| Records to use |
*** Begin section ***

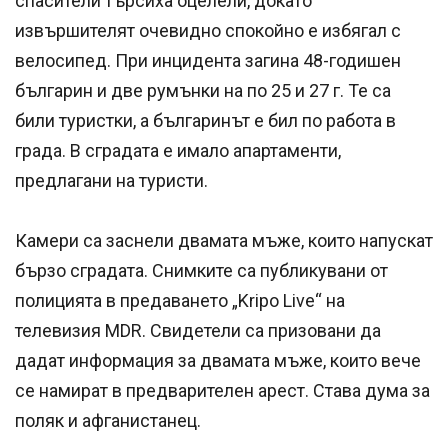
спасители търсиха оцелели, докато
извършителят очевидно спокойно е избягал с
велосипед. При инцидента загина 48-годишен
българин и две румънки на по 25 и 27 г. Те са
били туристки, а българинът е бил по работа в
града. В сградата е имало апартаменти,
предлагани на туристи.
Камери са заснели двамата мъже, които напускат
бързо сградата. Снимките са публикувани от
полицията в предаването „Kripo Live“ на
телевизия MDR. Свидетели са призовани да
дадат информация за двамата мъже, които вече
се намират в предварителен арест. Става дума за
поляк и афганистанец.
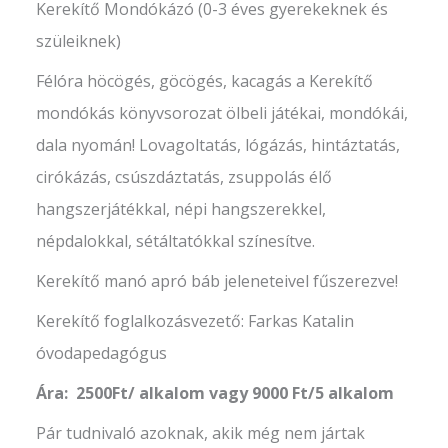
Kerekítő Mondókázó (0-3 éves gyerekeknek és
szüleiknek)
Félóra höcögés, göcögés, kacagás a Kerekítő
mondókás könyvsorozat ölbeli játékai, mondókái,
dala nyomán! Lovagoltatás, lógázás, hintáztatás,
cirókázás, csúszdáztatás, zsuppolás élő
hangszerjátékkal, népi hangszerekkel,
népdalokkal, sétáltatókkal színesítve.
Kerekítő manó apró báb jeleneteivel fűszerezve!
Kerekítő foglalkozásvezető: Farkas Katalin
óvodapedagógus
Ára: 2500Ft/ alkalom vagy 9000 Ft/5 alkalom
Pár tudnivaló azoknak, akik még nem jártak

*** End section ***

| Work order |
Count every line in the data that contains the word "които", then give that count and nothing else.

| Response to the task |
2